| What this task involves |
Within the listing below, the lines to output run from the one containing "Bluetooth Speakers" through the one containing "Entertainment"; copy them exactly and nothing else.

| Data shown |
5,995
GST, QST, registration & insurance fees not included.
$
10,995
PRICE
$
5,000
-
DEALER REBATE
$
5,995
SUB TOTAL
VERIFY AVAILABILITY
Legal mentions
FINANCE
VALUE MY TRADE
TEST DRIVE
==
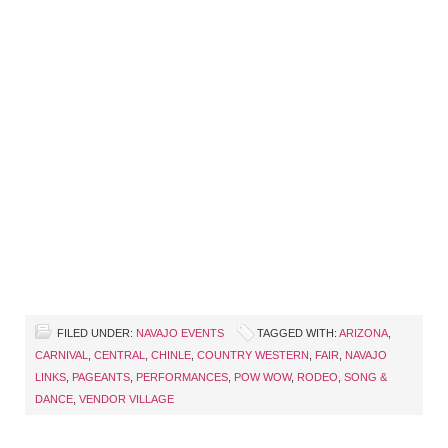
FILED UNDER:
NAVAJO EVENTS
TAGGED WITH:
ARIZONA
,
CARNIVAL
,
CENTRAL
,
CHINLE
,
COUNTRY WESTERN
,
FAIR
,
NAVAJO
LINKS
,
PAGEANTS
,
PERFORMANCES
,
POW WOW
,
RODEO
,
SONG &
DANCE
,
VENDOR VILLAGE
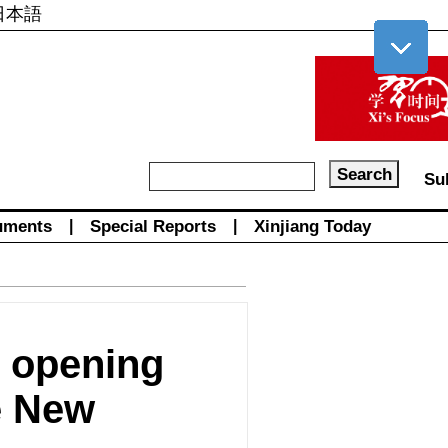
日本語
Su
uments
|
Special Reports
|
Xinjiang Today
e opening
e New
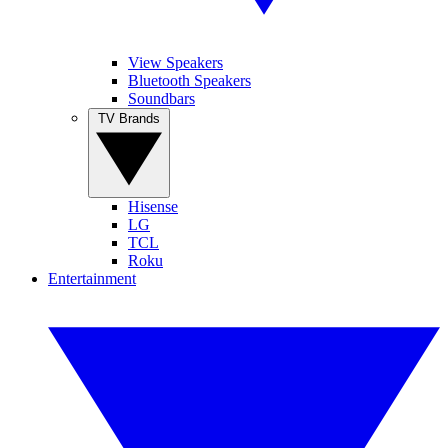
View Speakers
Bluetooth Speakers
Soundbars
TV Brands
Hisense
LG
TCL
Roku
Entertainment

| Solution |
Bluetooth Speakers
Soundbars
TV Brands
Hisense
LG
TCL
Roku
Entertainment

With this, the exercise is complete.